##### Provided records
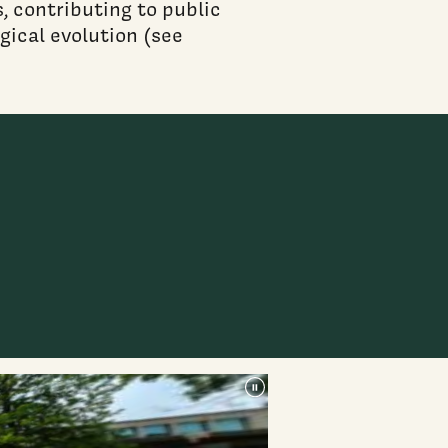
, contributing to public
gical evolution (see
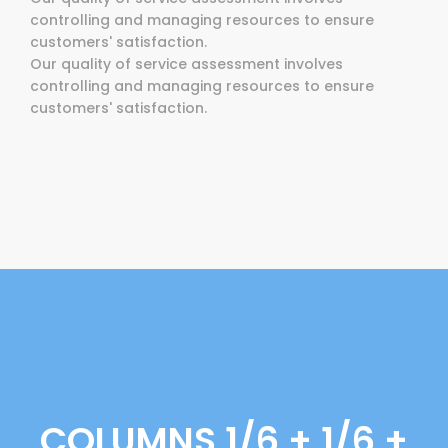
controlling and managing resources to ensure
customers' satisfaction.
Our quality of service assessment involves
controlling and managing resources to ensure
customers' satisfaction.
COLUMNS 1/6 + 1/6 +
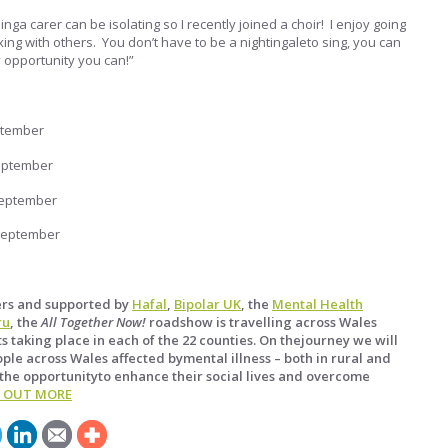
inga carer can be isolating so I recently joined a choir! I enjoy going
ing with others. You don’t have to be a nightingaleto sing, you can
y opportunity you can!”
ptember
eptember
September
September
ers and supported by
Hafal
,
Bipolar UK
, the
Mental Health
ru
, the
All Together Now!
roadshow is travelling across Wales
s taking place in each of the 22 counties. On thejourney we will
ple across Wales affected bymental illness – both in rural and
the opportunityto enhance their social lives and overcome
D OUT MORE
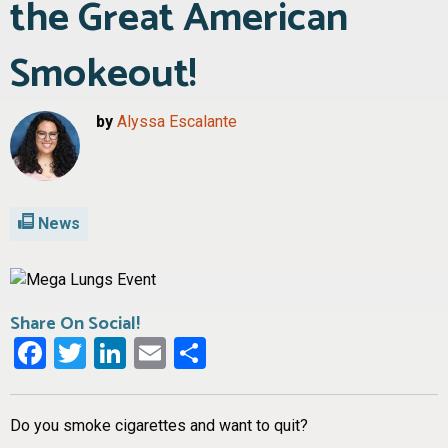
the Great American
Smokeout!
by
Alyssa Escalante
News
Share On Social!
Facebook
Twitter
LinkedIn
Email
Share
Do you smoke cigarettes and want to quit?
##########
##### Provided records
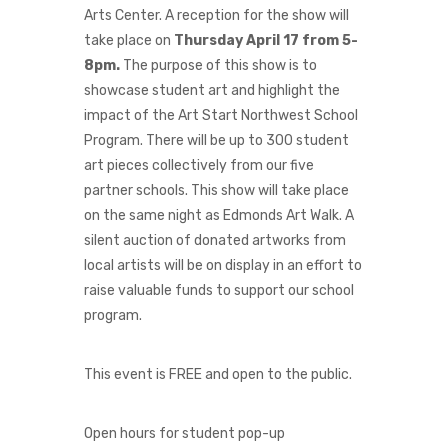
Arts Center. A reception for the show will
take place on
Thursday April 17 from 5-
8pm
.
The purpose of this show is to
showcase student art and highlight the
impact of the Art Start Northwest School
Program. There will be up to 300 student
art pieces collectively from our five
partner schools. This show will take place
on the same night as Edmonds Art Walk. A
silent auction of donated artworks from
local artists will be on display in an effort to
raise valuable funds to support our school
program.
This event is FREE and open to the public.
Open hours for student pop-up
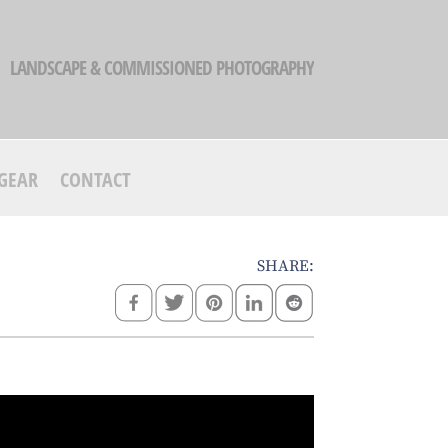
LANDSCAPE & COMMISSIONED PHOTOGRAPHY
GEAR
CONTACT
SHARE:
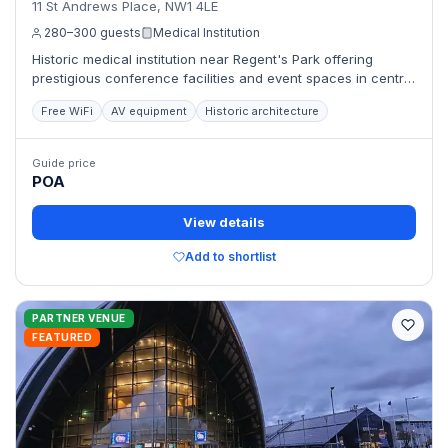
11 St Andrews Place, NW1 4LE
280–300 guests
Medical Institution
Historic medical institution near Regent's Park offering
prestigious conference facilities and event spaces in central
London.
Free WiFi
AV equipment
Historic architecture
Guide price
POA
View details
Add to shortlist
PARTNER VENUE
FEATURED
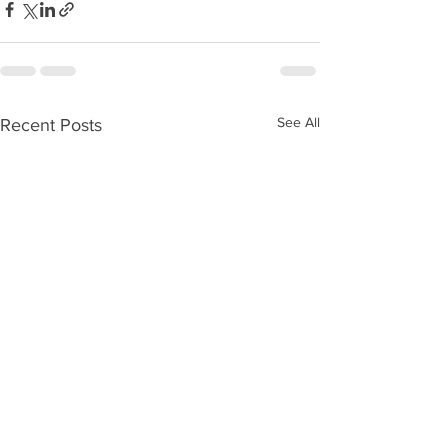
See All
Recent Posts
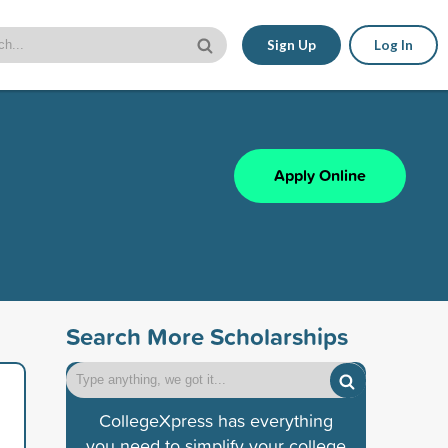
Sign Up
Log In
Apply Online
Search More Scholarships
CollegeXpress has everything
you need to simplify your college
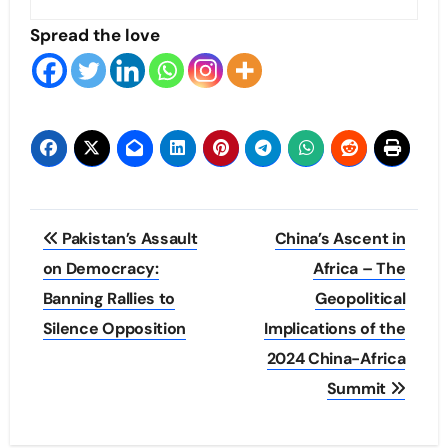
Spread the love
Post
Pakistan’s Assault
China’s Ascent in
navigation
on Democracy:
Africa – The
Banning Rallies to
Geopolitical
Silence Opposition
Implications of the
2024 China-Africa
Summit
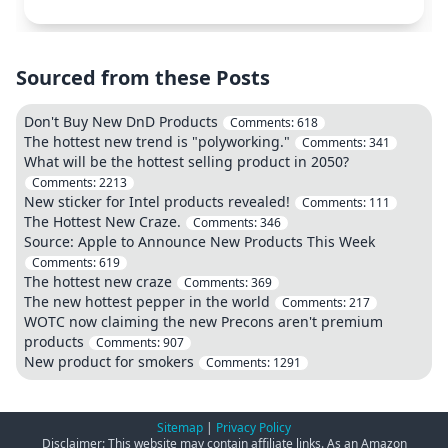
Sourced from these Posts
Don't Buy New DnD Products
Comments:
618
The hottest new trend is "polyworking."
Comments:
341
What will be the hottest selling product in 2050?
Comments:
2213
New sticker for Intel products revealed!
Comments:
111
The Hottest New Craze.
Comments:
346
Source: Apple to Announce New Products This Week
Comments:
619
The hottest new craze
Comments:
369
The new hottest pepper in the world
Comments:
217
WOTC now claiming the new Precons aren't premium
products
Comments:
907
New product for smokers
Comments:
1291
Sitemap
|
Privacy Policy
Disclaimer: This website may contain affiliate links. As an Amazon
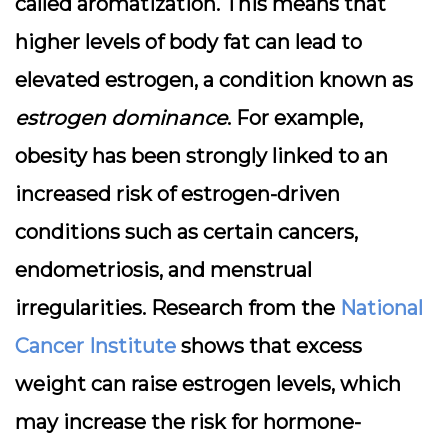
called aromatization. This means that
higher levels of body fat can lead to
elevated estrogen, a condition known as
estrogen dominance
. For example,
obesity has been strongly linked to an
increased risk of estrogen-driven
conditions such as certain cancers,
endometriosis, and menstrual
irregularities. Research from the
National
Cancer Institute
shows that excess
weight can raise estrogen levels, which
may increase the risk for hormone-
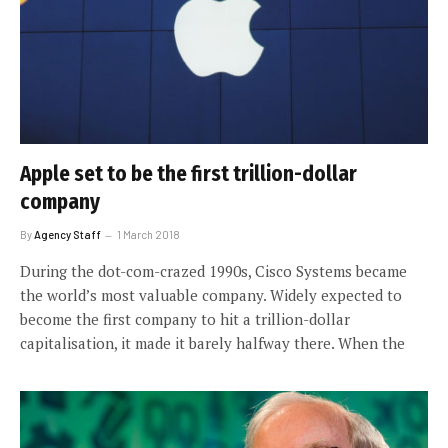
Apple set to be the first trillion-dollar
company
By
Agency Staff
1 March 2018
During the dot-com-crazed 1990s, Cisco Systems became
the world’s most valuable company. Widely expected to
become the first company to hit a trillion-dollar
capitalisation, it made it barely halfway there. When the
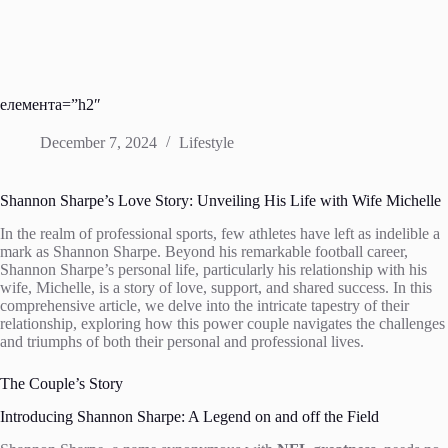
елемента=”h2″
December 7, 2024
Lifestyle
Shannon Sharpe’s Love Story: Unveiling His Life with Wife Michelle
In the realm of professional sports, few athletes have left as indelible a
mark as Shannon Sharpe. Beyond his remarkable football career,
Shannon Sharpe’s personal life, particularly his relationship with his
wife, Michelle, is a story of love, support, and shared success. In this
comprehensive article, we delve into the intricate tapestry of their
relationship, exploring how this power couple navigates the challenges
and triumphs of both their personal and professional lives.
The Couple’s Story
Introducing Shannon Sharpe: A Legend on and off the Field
##########
##### Provided records
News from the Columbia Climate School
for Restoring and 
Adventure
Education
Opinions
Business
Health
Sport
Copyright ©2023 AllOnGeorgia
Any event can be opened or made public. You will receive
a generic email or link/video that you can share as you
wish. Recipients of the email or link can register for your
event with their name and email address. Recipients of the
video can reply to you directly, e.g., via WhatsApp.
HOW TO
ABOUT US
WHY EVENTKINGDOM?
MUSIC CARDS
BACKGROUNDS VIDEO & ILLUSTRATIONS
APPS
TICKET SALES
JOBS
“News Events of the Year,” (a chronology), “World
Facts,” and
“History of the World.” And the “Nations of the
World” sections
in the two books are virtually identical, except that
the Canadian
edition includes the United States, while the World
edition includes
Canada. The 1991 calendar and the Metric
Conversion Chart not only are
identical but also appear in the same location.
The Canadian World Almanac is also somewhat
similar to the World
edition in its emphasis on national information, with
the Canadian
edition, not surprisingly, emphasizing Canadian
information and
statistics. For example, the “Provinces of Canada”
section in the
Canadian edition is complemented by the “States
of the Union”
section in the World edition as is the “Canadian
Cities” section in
##########
* [Task objective]:
Pull every line containing "States" from the material above.

* [Result]:
edition includes the United States, while the World
Canadian edition is complemented by the “States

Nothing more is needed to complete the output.